**WHAT YOU ARE ASKED TO DO**
Nothing but the lines below from the one with "our Savior?" through the one with "email or PC." should be output, each exactly as given, and no pictures.

**AVAILABLE DATA**
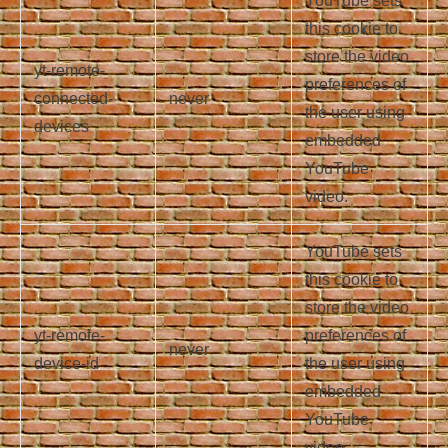
YouTube sets
this cookie to
store the video
yt-remote-
preferences of
connected-
never
the user using
devices
embedded
YouTube
video.
YouTube sets
this cookie to
store the video
yt-remote-
preferences of
never
device-id
the user using
embedded
YouTube
video.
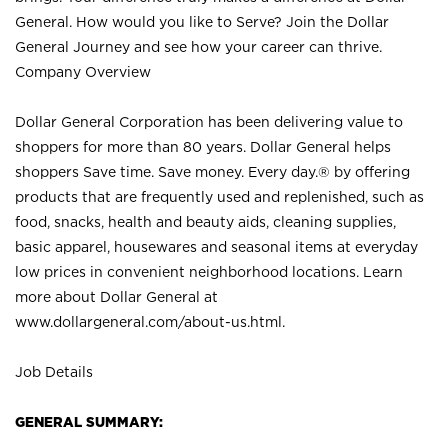
General. How would you like to Serve? Join the Dollar
General Journey and see how your career can thrive.
Company Overview
Dollar General Corporation has been delivering value to
shoppers for more than 80 years. Dollar General helps
shoppers Save time. Save money. Every day.® by offering
products that are frequently used and replenished, such as
food, snacks, health and beauty aids, cleaning supplies,
basic apparel, housewares and seasonal items at everyday
low prices in convenient neighborhood locations. Learn
more about Dollar General at
www.dollargeneral.com/about-us.html
.
Job Details
GENERAL SUMMARY:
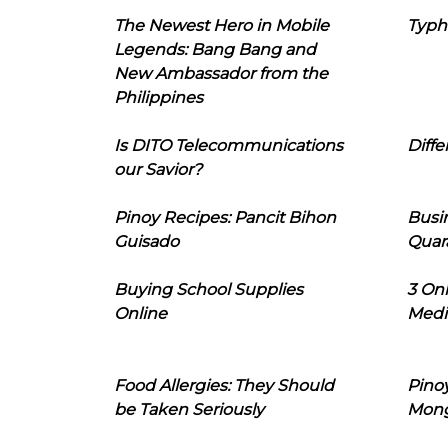
The Newest Hero in Mobile
Typh
Legends: Bang Bang and
New Ambassador from the
Philippines
Is DITO Telecommunications
Diffe
our Savior?
Pinoy Recipes: Pancit Bihon
Busi
Guisado
Quar
Buying School Supplies
3 On
Online
Medi
Food Allergies: They Should
Pinoy
be Taken Seriously
Mon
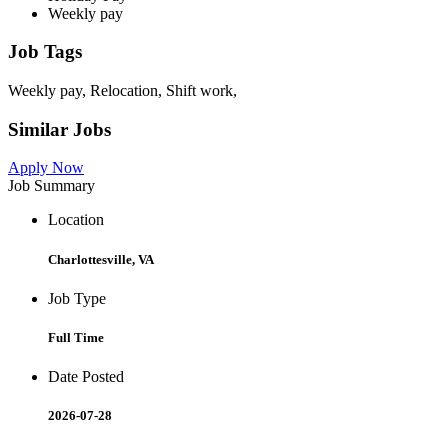
Weekly pay
Job Tags
Weekly pay, Relocation, Shift work,
Similar Jobs
Apply Now
Job Summary
Location
Charlottesville, VA
Job Type
Full Time
Date Posted
2026-07-28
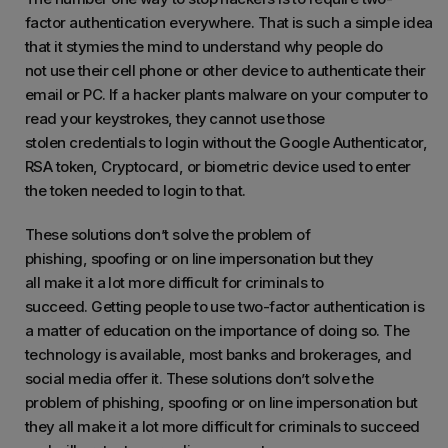
factor authentication everywhere. That is such a simple idea
that it stymies the mind to understand why people do
not use their cell phone or other device to authenticate their
email or PC. If a hacker plants malware on your computer to
read your keystrokes, they cannot use those
stolen credentials to login without the Google Authenticator,
RSA token, Cryptocard, or biometric device used to enter
the token needed to login to that.
These solutions don’t solve the problem of
phishing, spoofing or on line impersonation but they
all make it a lot more difficult for criminals to
succeed. Getting people to use two-factor authentication is
a matter of education on the importance of doing so. The
technology is available, most banks and brokerages, and
social media offer it. These solutions don’t solve the
problem of phishing, spoofing or on line impersonation but
they all make it a lot more difficult for criminals to succeed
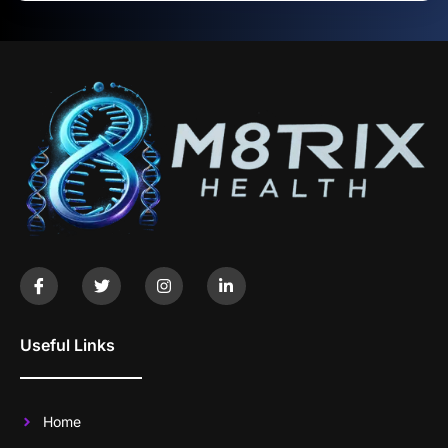
Useful Links
Home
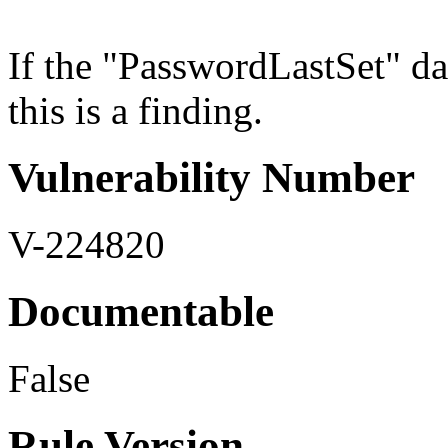
If the "PasswordLastSet" dat
this is a finding.
Vulnerability Number
V-224820
Documentable
False
Rule Version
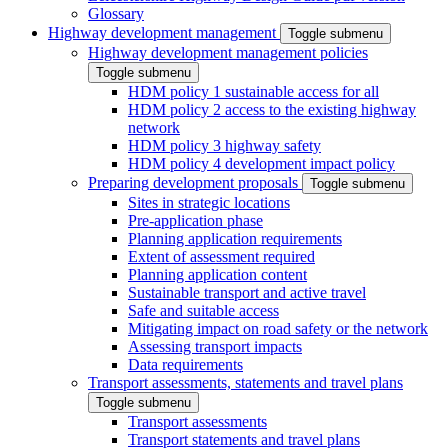
Glossary
Highway development management
Toggle submenu
Highway development management policies
Toggle submenu
HDM policy 1 sustainable access for all
HDM policy 2 access to the existing highway
network
HDM policy 3 highway safety
HDM policy 4 development impact policy
Preparing development proposals
Toggle submenu
Sites in strategic locations
Pre-application phase
Planning application requirements
Extent of assessment required
Planning application content
Sustainable transport and active travel
Safe and suitable access
Mitigating impact on road safety or the network
Assessing transport impacts
Data requirements
Transport assessments, statements and travel plans
Toggle submenu
Transport assessments
Transport statements and travel plans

**ANSWER SPACE**
our Savior?
Pinoy Recipes: Pancit Bihon
Busi
Guisado
Quar
Buying School Supplies
3 On
Online
Medi
Food Allergies: They Should
Pinoy
be Taken Seriously
Mon
Weekly pay
Job Tags
Weekly pay, Relocation, Shift work,
Similar Jobs
Apply Now
Job Summary
Location
Charlottesville, VA
Job Type
Full Time
Date Posted
2026-07-28
factor authentication everywhere. That is such a simple idea
that it stymies the mind to understand why people do
not use their cell phone or other device to authenticate their
email or PC. If a hacker plants malware on your computer to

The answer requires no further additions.